Unfortunately this is not the first time I have written a post like this. Many people know my mom has been fighting a strange Encephalitis illness over the past few months. Unfortunately, I received the call from my sister telling me she had died yesterday morning. It was not as shocking as I was prepared for which tells me I prepared quite well. Like with all life-changing events, it takes awhile for the gravity of it to set in.
Ma went into hospital with pneumonia-like symptoms in October. After a couple weeks her condition worsened and my family called to say I should go out because she was in a serious condition that may not have a good outcome. So I came out and spent a week in the hospital with her and we talked and laughed and sometimes I would help her eat if she was having a bad day. Physical therapy was helping her stay as strong as she could and all kinds of tests were being done to try to find out what was causing her symptoms.

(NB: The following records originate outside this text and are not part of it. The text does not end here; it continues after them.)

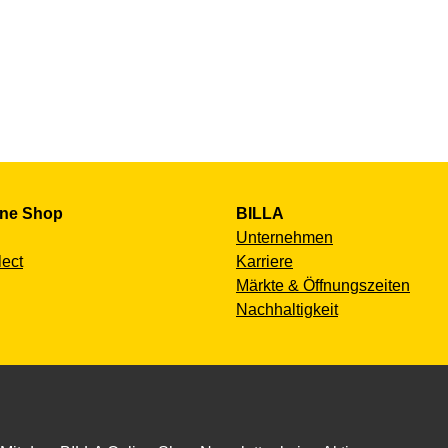
ine Shop
BILLA
Unternehmen
lect
Karriere
Märkte & Öffnungszeiten
Nachhaltigkeit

She stayed another 10 days which put her total stay in hospital over a month and was finally released into hospice care as an undiagnosed patient. She was much less responsive and bedridden at this point. Shortly after she came home, I went out to stay another week. I can't imagine how difficult this whole process has been on my stepfather so I figured as much help as I could give, the better.
This time it was mostly me that was doing the talking. I fed ma all the time now and her responses were mostly limited to yes or no answers. I talked with her when I felt she understood about what we perceived to be the issue: that she was understanding what we said and she could formulate responses but she couldn't make her mouth and voice work enough to enunciate those thoughts. Each time, I told her we were trying our best and hoped she wasn't too frustrated with us for not understanding. Each time, she smiled and made me know that she understood we were doing just fine.
Things lulled into a fairly normal routine. Ma was sleeping a bit more now but she tended to have good days and some bad but the swings were not that great. I would be wrapped up in my life and a couple days would go by and not much would change so I wasn't feeling that I had to check in every day. Each time I did, the report was generally the same.
I was out again for Thanksgiving this year and it ended up being especially hard on my stepfather. Ma did not wake up much at all that day and we had some unfortunately high expectations. We had dressed ma up a bit and were hoping we could sit her up to the table to join us. And that just didn't happen. Fortunately, it was just my sister and her family, and my wife and I for the meal which meant there was no additional pressure of other people to entertain. It still did not make for the best of holidays.
What I did take away from that trip was what happened when I first walked in. Ma always perked up some when people came to visit, but she beamed at me and gave me a tremendous hug. She hadn't been able to do that to me since my first visit over a month ago. She and I are physically a lot alike, small and wirey. We pack a fair amount of muscle in a small package and I am going to miss her strong, boney hugs. I'm glad I was able to get one last good one in.
Ma, I love you and am going to miss you like crazy. I know you have finally found the peace and rest you deserve.